Felix has communicated with Toke (creator of the VTBA scheduler), decided to drop the VTBA scheduler and reverted back to the round-robin scheduler plus some additional improvements:
The virtual time scheduler code has a number of issues:
10 - queues slowed down by hardware/firmware powersave handling were not properly
11 handled.
12 - on ath10k in push-pull mode, tx queues that the driver tries to pull from
13 were starved, causing excessive latency
14 - delay between tx enqueue and reported airtime use were causing excessively
15 bursty tx behavior
16
17 The bursty behavior may also be present on the round-robin scheduler, but there
18 it is much easier to fix without introducing additional regressions
19
20 Signed-off-by: Felix Fietkau <nbd@nbd.name>
Quarky's finding seems to have been corroborated. Hope OpenWrt Wifi will become reliable again!
Can confirm, my WLAN is completely broken after a few hours of uptime with the current kernel 5.10 build.
Is there a way to download one of the older builds so I can at least revert back until its fixed? I don't have a backup of the image I used before unfortunately
I have several backups. If you want I can share the 20220519 master build which works OK for me.

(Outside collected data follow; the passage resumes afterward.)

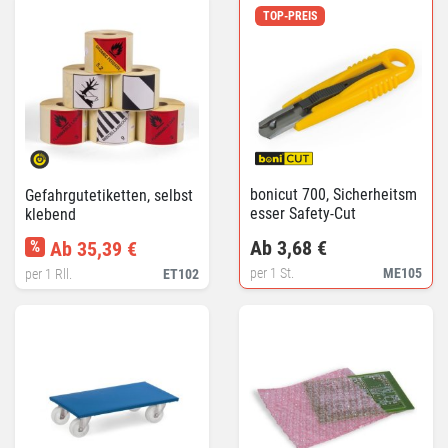
TOP-PREIS
bonicut 700, Sicherheitsm
Gefahrgutetiketten, selbst
esser Safety-Cut
klebend
Ab 3,68 €
%
Ab 35,39 €
per 1 St.
ME105
per 1 Rll.
ET102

It spits periodically kern.warn kernel: [276542.060762] ath10k_pci 0000:01:00.0: failed to lookup txq for peer_id 83 tid 0
but the WLAN at least continue working.
Felix published updated info
I rebased your master to the latest commits and built it but it failed. I tried -j4 V=sc but it failed earlier on so I used -j1 V=sc but it kept failing when building qca-nss-drv. The errors are as follows:
from /home/python/Venv/OpenWrt/openwrt/build_dir/target-arm_cortex-a15+neon-vfpv4_musl_eabi/linux-ipq806x_generic/qca-nss-drv-809a00de/nss_tx_rx_common.h:25,
from /home/python/Venv/OpenWrt/openwrt/build_dir/target-arm_cortex-a15+neon-vfpv4_musl_eabi/linux-ipq806x_generic/qca-nss-drv-809a00de/nss_bridge.c:17:
/home/python/Venv/OpenWrt/openwrt/build_dir/target-arm_cortex-a15+neon-vfpv4_musl_eabi/linux-ipq806x_generic/qca-nss-drv-809a00de/nss_core.h: In function 'nss_core_dma_cache_maint':
/home/python/Venv/OpenWrt/openwrt/build_dir/target-arm_cortex-a15+neon-vfpv4_musl_eabi/linux-ipq806x_generic/qca-nss-drv-809a00de/nss_core.h:120:17: error: implicit declaration of function 'dmac_inv_range'; did you mean 'outer_inv_range'? [-Werror=implicit-function-declaration]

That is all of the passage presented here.